Page images and extracted text:
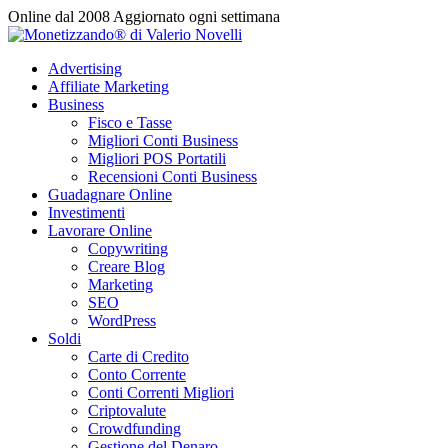
Vai
Online dal 2008
Aggiornato ogni settimana
al
contenuto
Advertising
Affiliate Marketing
Business
Fisco e Tasse
Migliori Conti Business
Migliori POS Portatili
Recensioni Conti Business
Guadagnare Online
Investimenti
Lavorare Online
Copywriting
Creare Blog
Marketing
SEO
WordPress
Soldi
Carte di Credito
Conto Corrente
Conti Correnti Migliori
Criptovalute
Crowdfunding
Gestione del Denaro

How to complete this task: Print every entry word for word; omit the pictures.

Result:
Vai
Online dal 2008
Aggiornato ogni settimana
al
contenuto
Advertising
Affiliate Marketing
Business
Fisco e Tasse
Migliori Conti Business
Migliori POS Portatili
Recensioni Conti Business
Guadagnare Online
Investimenti
Lavorare Online
Copywriting
Creare Blog
Marketing
SEO
WordPress
Soldi
Carte di Credito
Conto Corrente
Conti Correnti Migliori
Criptovalute
Crowdfunding
Gestione del Denaro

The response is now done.